Part II, Chapter One:
Recon Flight Viper Fox, on patrol
Phase Plane Anvil, Mirandan Space
“How many bogies you got, Tanner?” Her voice was cool and smooth, but the med-monitors showed that her blood pressure was already ramping up.
“I got five—that’s five—at tango one forty, nine hundred kips closure.” His voice was thin and tinny over the burst link.
“You got that, Baz?”
“Roger that—got five, I say five. Bearing okay, closure okay.”
Her own T-Synth showed five too—five little red dots starting to spread out in attack formation in T-Synth’s holographic volume. It chewed on their energy profiles and declared them hostile, but she already knew that. “Baz, I make ‘em Halith heavy attack craft. You concur?”
“Oh, they’re Doms all right. Emissions signature looks like Talon-3s.”
“Okay, go to attack pattern delta. Suck it in Tanner, you’re too low.” Obediently, one of the three little blue triangles that indicated her and her wingmen snuggled closer to her port quarter. “Good. Now don’t break it up until I tell you.”
“You got it, Kris.”
The blood chemistry monitors started to light up yellow with stress compounds as her fighter eased down and left. The sphere of the T-Synth rotated as it began to carve maneuver envelopes and velocity vectors through the volume. “I have intercept in four hundred thirty seconds,” she said with a calmness that the med-monitors didn’t reflect.

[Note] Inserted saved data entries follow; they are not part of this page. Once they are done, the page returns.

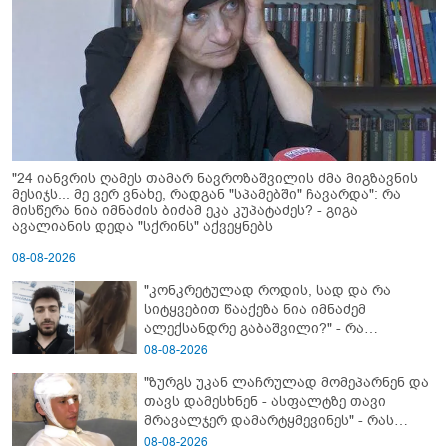
"24 იანვრის ღამეს თამარ ნავროზაშვილის ძმა მიგზავნის
მესიჯს... მე ვერ ვნახე, რადგან "სპამებში" ჩავარდა": რა
მისწერა ნია იმნაძის ბიძამ ეკა კუპატაძეს? - გიგა
ავალიანის დედა "სქრინს" აქვეყნებს
08-08-2026
"კონკრეტულად როდის, სად და რა
სიტყვებით წააქეზა ნია იმნაძემ
ალექსანდრე გაბაშვილი?" - რა
მიმართვას ავრცელებს ნია იმნაძის
08-08-2026
ბებია?
"ზურგს უკან ლაჩრულად მომეპარნენ და
თავს დამესხნენ - ასფალტზე თავი
მრავალჯერ დამარტყმევინეს" - რას
ჰყვება კურიერი, რომელსაც
08-08-2026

“Roger that. Concur with intercept in four-thirty.”
“Okay, weapons free—clear and hot. Wait for it.”
As if on cue, her T-Synth lit up with a spatter colored lights and snow as Tanner’s voice burst over the link, “We got music here—I lost ‘em. Anybody got a read?” Rapidly she cycled through the TAC-displays as her own electronic warfare suite came on-line, but the red dots failed to reappear.
What the hell kind of ECM is this?
“I got ‘em!” Baz’s voice came on. “Got ‘em back with filter 7, convolve lima-3.”
“Link that over, Baz.”
“Roger. Linking now.” Her screen cleared, showing that the red dots had split, circling for an envelopment behind the cover of their jamming. Vectors hunted across her T-Synth as an adrenal rush echoed her smile.
You’re spread too wide, you jag bastards—your envelopment’s gonna turn up shit.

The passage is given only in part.